*REQUIRED ACTION:* Search the records for lines with the word "Orchestra" and copy each match.

*Page images and extracted text:*
%%

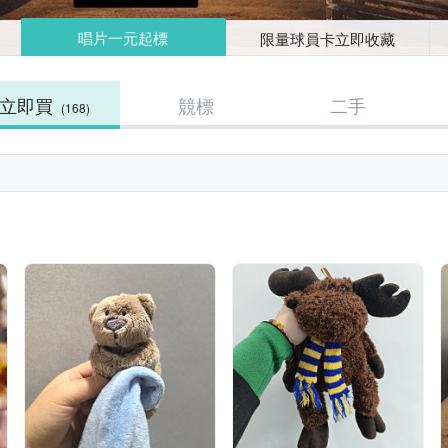
唱片一元起標
限量球員卡立即收藏
立即買
競標
二手
(168)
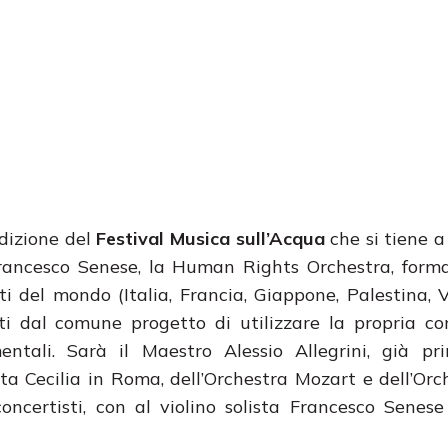
edizione del
Festival Musica sull’Acqua
che si tiene a 
 Francesco Senese, la Human Rights Orchestra, for
ti del mondo (Italia, Francia, Giappone, Palestina, 
nti dal comune progetto di utilizzare la propria 
entali. Sarà il Maestro Alessio Allegrini, già pr
ta Cecilia in Roma, dell’Orchestra Mozart e dell’Orc
concertisti, con al violino solista Francesco Senese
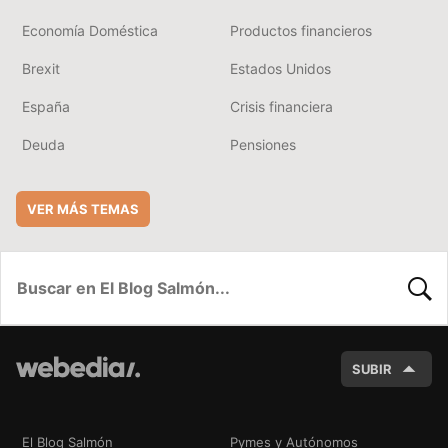
Economía Doméstica
Productos financieros
Brexit
Estados Unidos
España
Crisis financiera
Deuda
Pensiones
VER MÁS TEMAS
BUSC
SUBIR
El Blog Salmón
Pymes y Autónomos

%%

*TASK ANSWER:*
 Francesco Senese, la Human Rights Orchestra, for
ta Cecilia in Roma, dell’Orchestra Mozart e dell’Orc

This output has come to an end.